Recently, increasing numbers of patients are using pharmacy discount cards to afford their medicines. Advertising for these programs can be found everywhere. Unfortunately, the existence and explosive growth of pharmacy discount cards is merely one more symptom of a chronically broken system that limits patient access to what should be affordable generic medicines. These medicines, which often cost pennies when sold by the manufacturer, can cost patients—even those with prescription drug coverage—tens or hundreds of times the original price at the pharmacy counter, even when those patients have prescription drug coverage through their health insurance.

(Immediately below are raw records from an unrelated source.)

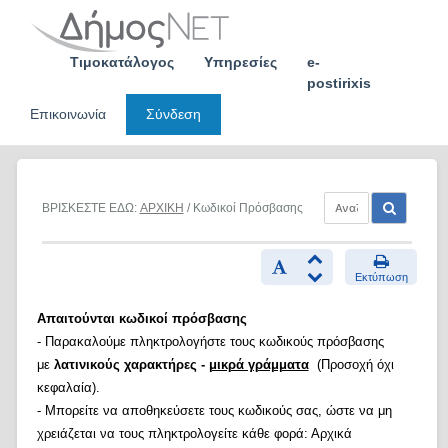
Skip
to
content
Τιμοκατάλογος
Υπηρεσίες
e-
postirixis
Επικοινωνία
Σύνδεση
ΒΡΙΣΚΕΣΤΕ ΕΔΩ:
ΑΡΧΙΚΗ
/ Κωδικοί Πρόσβασης
Εκτύπωση
Απαιτούνται κωδικοί πρόσβασης
- Παρακαλούμε πληκτρολογήστε τους κωδικούς πρόσβασης
με
λατινικούς χαρακτήρες -
μικρά γράμματα
(Προσοχή όχι
κεφαλαία).
- Μπορείτε να αποθηκεύσετε τους κωδικούς σας, ώστε να μη
χρειάζεται να τους πληκτρολογείτε κάθε φορά: Αρχικά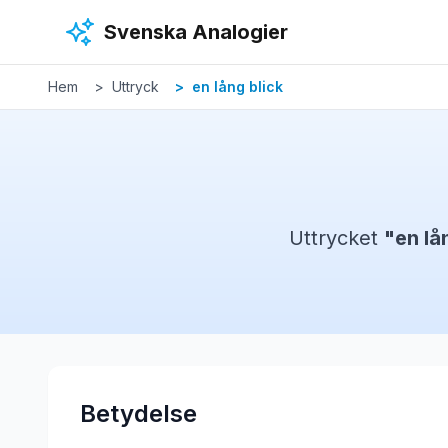
Hoppa till huvudinnehåll
Svenska Analogier
Hem
Uttryck
en lång blick
Uttrycket
"
en lå
Betydelse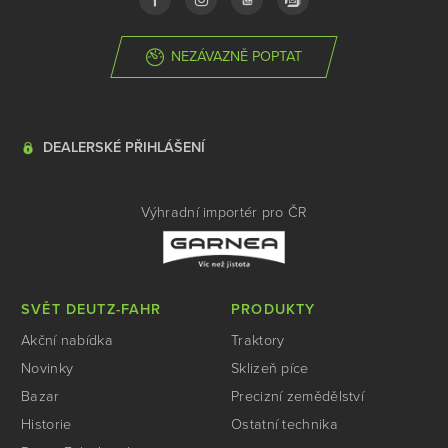
NEZÁVAZNĚ POPTAT
DEALERSKÉ PŘIHLÁŠENÍ
Výhradní importér pro ČR
SVĚT DEUTZ-FAHR
PRODUKTY
Akční nabídka
Traktory
Novinky
Sklizeň píce
Bazar
Precizní zemědělství
Historie
Ostatní technika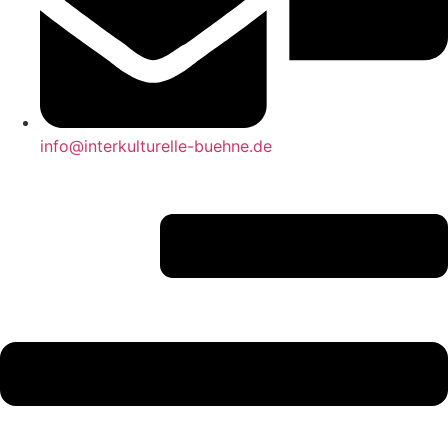
info@interkulturelle-buehne.de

A new white paper from IQVIA released today shines light not only on the growth of these cards, but also on how much patients are unnecessarily spending on low-cost generic drugs. It provides further evidence of the need to eliminate the market distortions created by middlemen behavior that increase patients’ out-of-pocket costs for what should be affordable generic medicines.

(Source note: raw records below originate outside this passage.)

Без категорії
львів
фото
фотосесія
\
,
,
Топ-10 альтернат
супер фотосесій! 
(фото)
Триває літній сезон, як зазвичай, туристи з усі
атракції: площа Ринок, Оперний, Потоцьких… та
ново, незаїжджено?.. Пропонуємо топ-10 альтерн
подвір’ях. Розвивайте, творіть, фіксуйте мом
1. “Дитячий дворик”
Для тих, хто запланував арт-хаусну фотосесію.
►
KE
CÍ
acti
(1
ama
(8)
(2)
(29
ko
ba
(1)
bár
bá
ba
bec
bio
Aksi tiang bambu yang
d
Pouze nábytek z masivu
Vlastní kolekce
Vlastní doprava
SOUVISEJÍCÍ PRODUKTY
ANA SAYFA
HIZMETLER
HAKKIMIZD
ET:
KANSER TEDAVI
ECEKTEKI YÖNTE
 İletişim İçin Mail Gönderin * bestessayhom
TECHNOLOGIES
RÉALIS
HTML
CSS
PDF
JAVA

These programs are utilized by patients as a means to access a negotiated price and pay cash for a drug. Through companies like GoodRX, patients can access PBM-negotiated prices for prescription medications, which can be lower than simply paying cash or than depending on the PBM-negotiated price through a patient’s own insurance benefit.
The growth in the use of discount cards is astounding and is emblematic of a fundamentally broken market. In 2021, pharmacy discount cards accounted for 5.4% of all prescription drug transactions, up 61% from 2017. These programs are typically used to fill prescriptions for generic medicines, and nearly one in five patients—often those who already have coverage through commercial or Medicare plans—utilize a discount card at least once a year.

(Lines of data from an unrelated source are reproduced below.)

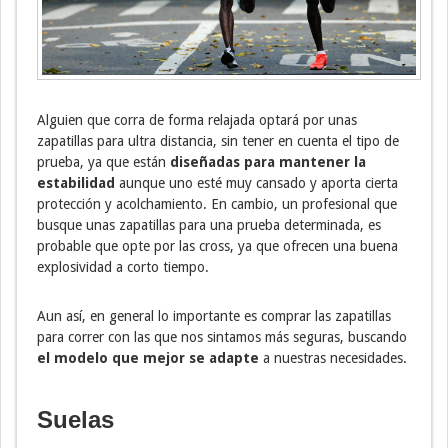
Alguien que corra de forma relajada optará por unas
zapatillas para ultra distancia, sin tener en cuenta el tipo de
prueba, ya que están
diseñadas para mantener la
estabilidad
aunque uno esté muy cansado y aporta cierta
protección y acolchamiento. En cambio, un profesional que
busque unas zapatillas para una prueba determinada, es
probable que opte por las cross, ya que ofrecen una buena
explosividad a corto tiempo.
Aun así, en general lo importante es comprar las zapatillas
para correr con las que nos sintamos más seguras, buscando
el modelo que mejor se adapte
a nuestras necesidades.
Suelas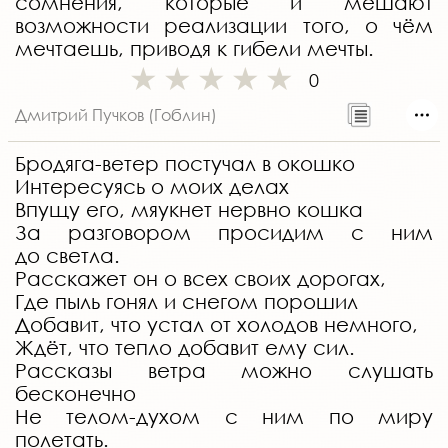
сомнения, которые и мешают
возможности реализации того, о чём
мечтаешь, приводя к гибели мечты.
0
Дмитрий Пучков (Гоблин)
Бродяга-ветер постучал в окошко
Интересуясь о моих делах
Впущу его, мяукнет нервно кошка
За разговором просидим с ним
до светла.
Расскажет он о всех своих дорогах,
Где пыль гонял и снегом порошил
Добавит, что устал от холодов немного,
Ждёт, что тепло добавит ему сил.
Рассказы ветра можно слушать
бесконечно
Не телом-духом с ним по миру
полетать.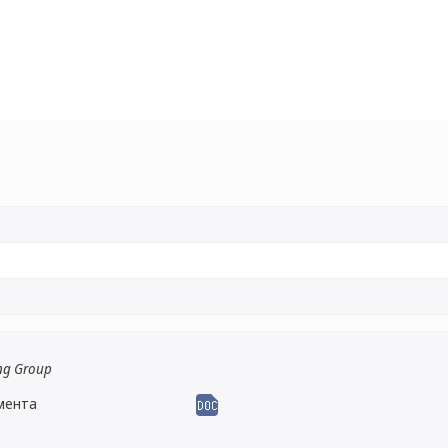
ng Group
мента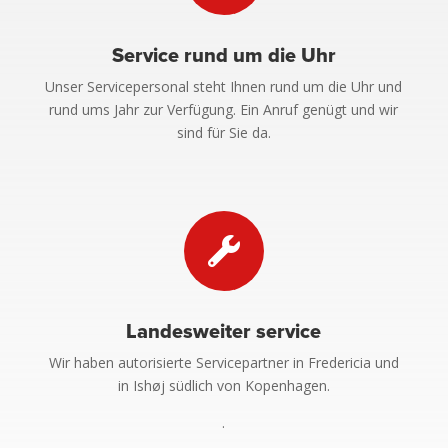
Service rund um die Uhr
Unser Servicepersonal steht Ihnen rund um die Uhr und
rund ums Jahr zur Verfügung. Ein Anruf genügt und wir
sind für Sie da.

Landesweiter service
Wir haben autorisierte Servicepartner in Fredericia und
in Ishøj südlich von Kopenhagen.
.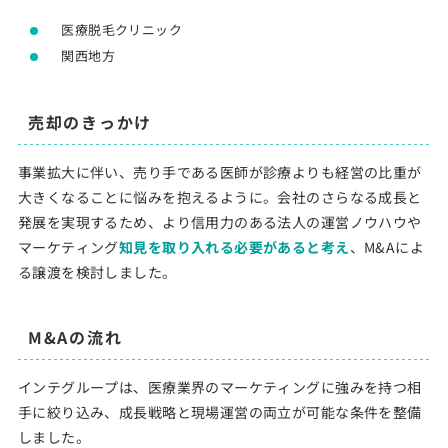
医療脱毛クリニック
関西地方
売却のきっかけ
事業拡大に伴い、売り手である医師が診療よりも経営の比重が
大きくなることに悩みを抱えるように。会社のさらなる成長と
発展を実現するため、より信用力のある法人の運営ノウハウや
マーケティング
知見を取り入れる必要があると考え
、M&Aによ
る譲渡を検討しました。
M&Aの流れ
インテグループは、医療業界のマーケティングに強みを持つ相
手に絞り込み、成長戦略と現場運営の両立が可能な条件を整備
しました。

The paper found that more than half of commercial and Medicare Part D patients could reduce out-of-pocket costs by 20% or more when they use a discount card after an earlier abandonment. In dollar terms, nearly half of all seniors who used a discount card saved more than $5 per prescription over what they would have spent using their Medicare drug plan. For seniors with fixed incomes and multiple prescriptions, this can add up.
This phenomenon is largely due to a disturbing trend in which pharmacy benefit managers (PBMs), which are responsible for placing drugs on formulary tiers that determine the coverage and costs of each drug covered by a patient’s insurance benefit, place low-cost generic drugs on tiers traditionally reserved for more expensive, non-generic medicines. An analysis conducted by Avalere found that, in 2022, a whopping 57% of generic drugs were placed on non-generic formulary tiers with higher cost-sharing requirements. Avalere also found that nearly two-thirds of Medicare patients were forced to pay the full cost of at least one generic because their health plan copay was higher than the cost of the medicine.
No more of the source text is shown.